We found that staged PCI is associated with the reduced short- and long-term ischemic risks in the elderly NSTE-ACS patients. The reasons may be multifactorial and partially explained as follows. Any PCI procedure is challenging to the elderly.[23],[24] Compared to the young, elderly patients have higher prevalence of complex coronary lesions, extensive coronary atherosclerosis, comorbidities and physiological impairment.[23],[24] “One-time” PCI treatment for the elderly presenting with NSTE-ACS may increase risks for procedural complications, longer procedural time and stent thrombosis in a heightened thrombotic and inflammatory state.[25]–[28] On the contrary, PCI on the culprit lesion only and staged non-culprit PCI at a later date with the optimal medical treatment provides stabilization of the elderly patients and allows heart team to reassess the clinical and angiographic state. An analysis of 1726 patients with an average age of 62.6 enrolled in the multicenter German Cypher Stent Registry database showed that management of > 1 lesion during the same intervention was identified as an independent predictor of the combined endpoint of death from any cause, myocardial infarction, stroke or TVR after PCI.[29] Taken together, staged PCI should be considered as a preferred strategy in elderly patients.

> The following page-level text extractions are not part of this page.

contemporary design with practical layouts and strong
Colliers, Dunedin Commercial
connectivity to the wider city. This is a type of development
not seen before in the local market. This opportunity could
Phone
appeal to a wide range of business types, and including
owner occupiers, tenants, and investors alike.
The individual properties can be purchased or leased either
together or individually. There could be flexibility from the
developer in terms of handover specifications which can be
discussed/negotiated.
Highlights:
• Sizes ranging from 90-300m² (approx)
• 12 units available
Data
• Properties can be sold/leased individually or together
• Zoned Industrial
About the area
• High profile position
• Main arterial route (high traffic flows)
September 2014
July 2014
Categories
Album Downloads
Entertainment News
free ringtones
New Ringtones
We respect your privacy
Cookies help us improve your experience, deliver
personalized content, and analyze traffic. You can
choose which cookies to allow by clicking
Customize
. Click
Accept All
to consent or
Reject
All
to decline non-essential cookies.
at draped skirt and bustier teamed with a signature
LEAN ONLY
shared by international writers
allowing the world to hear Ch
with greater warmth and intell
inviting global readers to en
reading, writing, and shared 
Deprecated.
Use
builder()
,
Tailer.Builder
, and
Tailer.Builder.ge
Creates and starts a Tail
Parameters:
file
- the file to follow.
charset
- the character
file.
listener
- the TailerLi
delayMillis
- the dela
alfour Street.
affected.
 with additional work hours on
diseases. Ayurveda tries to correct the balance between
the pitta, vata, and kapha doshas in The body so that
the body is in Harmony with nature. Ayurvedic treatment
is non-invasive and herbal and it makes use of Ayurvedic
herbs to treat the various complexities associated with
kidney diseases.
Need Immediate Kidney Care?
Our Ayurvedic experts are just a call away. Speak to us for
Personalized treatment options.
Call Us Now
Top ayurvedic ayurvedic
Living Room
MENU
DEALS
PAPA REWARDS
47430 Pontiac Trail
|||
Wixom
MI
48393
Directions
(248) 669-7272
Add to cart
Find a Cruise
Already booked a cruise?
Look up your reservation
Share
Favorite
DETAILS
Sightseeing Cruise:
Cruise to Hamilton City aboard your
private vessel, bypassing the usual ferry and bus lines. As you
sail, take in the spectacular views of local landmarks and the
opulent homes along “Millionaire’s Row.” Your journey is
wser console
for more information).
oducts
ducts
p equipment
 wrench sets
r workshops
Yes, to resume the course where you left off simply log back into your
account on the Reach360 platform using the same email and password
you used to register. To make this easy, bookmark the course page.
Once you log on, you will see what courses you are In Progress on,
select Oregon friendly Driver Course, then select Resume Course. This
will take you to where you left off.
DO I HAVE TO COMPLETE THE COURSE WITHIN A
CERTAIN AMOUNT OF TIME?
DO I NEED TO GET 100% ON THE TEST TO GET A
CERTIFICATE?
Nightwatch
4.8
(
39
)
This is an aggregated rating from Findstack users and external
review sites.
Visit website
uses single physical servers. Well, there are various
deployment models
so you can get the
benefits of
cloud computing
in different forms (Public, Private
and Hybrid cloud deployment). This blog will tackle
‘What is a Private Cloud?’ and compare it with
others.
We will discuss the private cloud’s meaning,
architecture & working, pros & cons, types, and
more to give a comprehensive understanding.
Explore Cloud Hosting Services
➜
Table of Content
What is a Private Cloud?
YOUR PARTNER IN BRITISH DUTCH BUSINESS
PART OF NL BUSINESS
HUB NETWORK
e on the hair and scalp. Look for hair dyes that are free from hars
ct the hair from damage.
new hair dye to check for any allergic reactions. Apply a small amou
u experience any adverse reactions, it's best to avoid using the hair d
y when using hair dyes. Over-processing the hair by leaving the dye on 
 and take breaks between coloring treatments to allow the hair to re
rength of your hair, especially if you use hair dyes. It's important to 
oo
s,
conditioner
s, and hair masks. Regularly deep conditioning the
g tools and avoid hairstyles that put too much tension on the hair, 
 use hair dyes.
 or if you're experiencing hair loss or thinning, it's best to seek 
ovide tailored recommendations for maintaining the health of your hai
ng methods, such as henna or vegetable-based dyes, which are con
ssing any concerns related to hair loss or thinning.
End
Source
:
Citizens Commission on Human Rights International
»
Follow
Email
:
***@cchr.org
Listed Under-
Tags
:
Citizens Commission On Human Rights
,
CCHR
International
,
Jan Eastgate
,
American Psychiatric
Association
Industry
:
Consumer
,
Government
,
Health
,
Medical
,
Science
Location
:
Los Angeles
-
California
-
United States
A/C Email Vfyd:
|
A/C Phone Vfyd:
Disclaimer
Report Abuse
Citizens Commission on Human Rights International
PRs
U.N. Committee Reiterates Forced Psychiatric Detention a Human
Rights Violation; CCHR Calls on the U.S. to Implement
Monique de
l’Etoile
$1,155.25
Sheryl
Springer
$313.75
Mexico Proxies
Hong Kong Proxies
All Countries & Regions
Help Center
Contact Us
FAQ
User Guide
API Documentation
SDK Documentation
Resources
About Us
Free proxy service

Our study has several limitations. First, the choices of one-time or staged PCI were not based on a randomization but at physicians' discretion, which resulted in obvious selection bias. Attempts were made in order to minimize the effects of selection bias, such as eliminating patients with clinical characteristics that made them clearly inappropriate for “one-time” procedure [i.e., severe renal dysfunction (eGFR < 30 mL/min per 1.73m2), technical failure or major complications during the first part of a staged procedure], analyzing data with multivariate regression and propensity score matching. However, results should still be interpreted with caution due to potential bias. Second, the experience and technique of the operator was very important, but very difficult to measure. Third, the study was not sufficiently powered to compare the incidences of stent thrombosis and the composite of cardiac death or MI at 30 days between groups because these rates were low. Fourth, we had underestimated the incidence of MI since follow-up angiography and routine cardiac biomarkers surveillance was not mandatory. Last, the study was not a multicenter study, but a single center study.

In conclusion, staged PCI might be an optimal strategy, associated with reduced cardiac death or MI, for elderly NSTE-ACS patients with MVD, compared with one-time PCI strategy after adjustment, which needs further confirmation by large randomized trials.